### What to produce
Locate each line below that includes "British" and reproduce it.

### Available data
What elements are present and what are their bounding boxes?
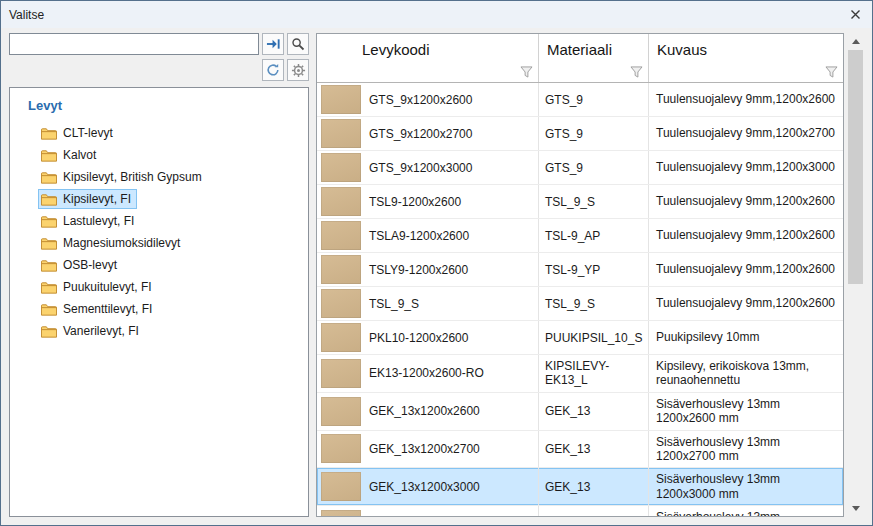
folder-icon	[41, 259, 57, 272]
apply-search-button[interactable]	[262, 33, 284, 55]
materials-table: Levykoodi Materiaali Kuvaus	[316, 33, 844, 517]
tree-item-highlight[interactable]: Magnesiumoksidilevyt	[38, 233, 186, 253]
cell-materiaali: TSL_9_S	[539, 185, 649, 218]
folder-icon	[41, 303, 57, 316]
left-panel: Levyt CLT-levyt	[9, 33, 309, 517]
tree-item[interactable]: Vanerilevyt, FI	[10, 320, 308, 342]
column-header-levykoodi[interactable]: Levykoodi	[317, 34, 539, 82]
tree-item-highlight[interactable]: Kalvot	[38, 145, 102, 165]
tree-item-highlight[interactable]: Kipsilevyt, FI	[38, 189, 137, 209]
gear-icon	[291, 63, 306, 78]
filter-icon[interactable]	[630, 66, 643, 78]
cell-materiaali: GTS_9	[539, 83, 649, 116]
table-row[interactable]: TSLY9-1200x2600 TSL-9_YP Tuulensuojalevy…	[317, 253, 843, 287]
close-button[interactable]	[844, 5, 866, 25]
folder-icon	[41, 171, 57, 184]
category-tree: Levyt CLT-levyt	[9, 87, 309, 517]
material-thumbnail	[321, 221, 361, 250]
table-row[interactable]: PKL10-1200x2600 PUUKIPSIL_10_S Puukipsil…	[317, 321, 843, 355]
tree-item-highlight[interactable]: Puukuitulevyt, FI	[38, 277, 158, 297]
column-header-materiaali[interactable]: Materiaali	[539, 34, 649, 82]
tree-item[interactable]: OSB-levyt	[10, 254, 308, 276]
material-thumbnail	[321, 510, 361, 516]
tree-root-label[interactable]: Levyt	[10, 96, 308, 122]
triangle-up-icon	[852, 39, 860, 44]
column-label: Materiaali	[547, 41, 612, 58]
scroll-down-button[interactable]	[847, 500, 864, 517]
thumbnail-cell	[317, 431, 363, 468]
folder-icon	[41, 215, 57, 228]
table-row[interactable]: GEK_13x1200x2700 GEK_13 Sisäverhouslevy …	[317, 431, 843, 469]
titlebar[interactable]: Valitse	[1, 1, 872, 28]
folder-icon	[41, 193, 57, 206]
search-input[interactable]	[9, 33, 259, 55]
cell-kuvaus: Puukipsilevy 10mm	[649, 321, 843, 354]
tree-item-highlight[interactable]: Vanerilevyt, FI	[38, 321, 145, 341]
cell-levykoodi: TSL_9_S	[363, 287, 539, 320]
search-button[interactable]	[287, 33, 309, 55]
column-header-kuvaus[interactable]: Kuvaus	[649, 34, 843, 82]
table-body: GTS_9x1200x2600 GTS_9 Tuulensuojalevy 9m…	[317, 83, 843, 516]
scrollbar-track[interactable]	[847, 50, 864, 500]
cell-levykoodi: TSL9-1200x2600	[363, 185, 539, 218]
tree-item-highlight[interactable]: Kipsilevyt, British Gypsum	[38, 167, 208, 187]
tree-item[interactable]: Kipsilevyt, FI	[10, 188, 308, 210]
material-thumbnail	[321, 153, 361, 182]
tree-item[interactable]: Kipsilevyt, British Gypsum	[10, 166, 308, 188]
cell-materiaali: GTS_9	[539, 151, 649, 184]
tree-item-label: Kipsilevyt, British Gypsum	[63, 170, 202, 184]
thumbnail-cell	[317, 151, 363, 184]
material-thumbnail	[321, 323, 361, 352]
thumbnail-cell	[317, 253, 363, 286]
table-row[interactable]: GEK_13x1200x2600 GEK_13 Sisäverhouslevy …	[317, 393, 843, 431]
tree-item[interactable]: Puukuitulevyt, FI	[10, 276, 308, 298]
cell-materiaali: GEN_13	[539, 506, 649, 516]
dialog-content: Levyt CLT-levyt	[1, 28, 872, 525]
cell-levykoodi: GEK_13x1200x2600	[363, 393, 539, 430]
table-row[interactable]: GTS_9x1200x3000 GTS_9 Tuulensuojalevy 9m…	[317, 151, 843, 185]
tree-item[interactable]: Lastulevyt, FI	[10, 210, 308, 232]
vertical-scrollbar[interactable]	[847, 33, 864, 517]
table-row[interactable]: GTS_9x1200x2600 GTS_9 Tuulensuojalevy 9m…	[317, 83, 843, 117]
tree-item[interactable]: Sementtilevyt, FI	[10, 298, 308, 320]
folder-icon	[41, 281, 57, 294]
tree-item-highlight[interactable]: CLT-levyt	[38, 123, 119, 143]
magnifier-icon	[291, 37, 305, 51]
cell-kuvaus: Kipsilevy, erikoiskova 13mm, reunaohenne…	[649, 355, 843, 392]
cell-materiaali: GEK_13	[539, 431, 649, 468]
thumbnail-cell	[317, 83, 363, 116]
cell-levykoodi: PKL10-1200x2600	[363, 321, 539, 354]
cell-levykoodi: EK13-1200x2600-RO	[363, 355, 539, 392]
tree-item[interactable]: CLT-levyt	[10, 122, 308, 144]
scrollbar-thumb[interactable]	[848, 50, 863, 284]
material-thumbnail	[321, 289, 361, 318]
refresh-button[interactable]	[262, 59, 284, 81]
table-row[interactable]: GEN_13x1200x2600 GEN_13 Sisäverhouslevy …	[317, 506, 843, 516]
scroll-up-button[interactable]	[847, 33, 864, 50]
triangle-down-icon	[852, 506, 860, 511]
table-row[interactable]: TSL_9_S TSL_9_S Tuulensuojalevy 9mm,1200…	[317, 287, 843, 321]
tree-item-label: Vanerilevyt, FI	[63, 324, 139, 338]
tree-item-highlight[interactable]: OSB-levyt	[38, 255, 123, 275]
tree-item-label: Lastulevyt, FI	[63, 214, 134, 228]
tree-item-highlight[interactable]: Sementtilevyt, FI	[38, 299, 158, 319]
table-row[interactable]: GTS_9x1200x2700 GTS_9 Tuulensuojalevy 9m…	[317, 117, 843, 151]
tree-item[interactable]: Magnesiumoksidilevyt	[10, 232, 308, 254]
arrow-right-icon	[266, 37, 281, 51]
tree-item-highlight[interactable]: Lastulevyt, FI	[38, 211, 140, 231]
table-row[interactable]: EK13-1200x2600-RO KIPSILEVY-EK13_L Kipsi…	[317, 355, 843, 393]
cell-kuvaus: Tuulensuojalevy 9mm,1200x2600	[649, 287, 843, 320]
tree-item-label: CLT-levyt	[63, 126, 113, 140]
table-row[interactable]: TSL9-1200x2600 TSL_9_S Tuulensuojalevy 9…	[317, 185, 843, 219]
settings-button[interactable]	[287, 59, 309, 81]
table-row[interactable]: GEK_13x1200x3000 GEK_13 Sisäverhouslevy …	[317, 468, 843, 506]
window-title: Valitse	[9, 8, 844, 22]
tree-item[interactable]: Kalvot	[10, 144, 308, 166]
cell-kuvaus: Sisäverhouslevy 13mm 1200x3000 mm	[649, 468, 843, 505]
cell-kuvaus: Tuulensuojalevy 9mm,1200x2600	[649, 83, 843, 116]
table-row[interactable]: TSLA9-1200x2600 TSL-9_AP Tuulensuojalevy…	[317, 219, 843, 253]
filter-icon[interactable]	[520, 66, 533, 78]
filter-icon[interactable]	[825, 66, 838, 78]
cell-materiaali: TSL-9_AP	[539, 219, 649, 252]
thumbnail-cell	[317, 185, 363, 218]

### Task response
tree-item-highlight[interactable]: Kipsilevyt, British Gypsum	[38, 167, 208, 187]
tree-item[interactable]: Kipsilevyt, British Gypsum	[10, 166, 308, 188]
tree-item-label: Kipsilevyt, British Gypsum	[63, 170, 202, 184]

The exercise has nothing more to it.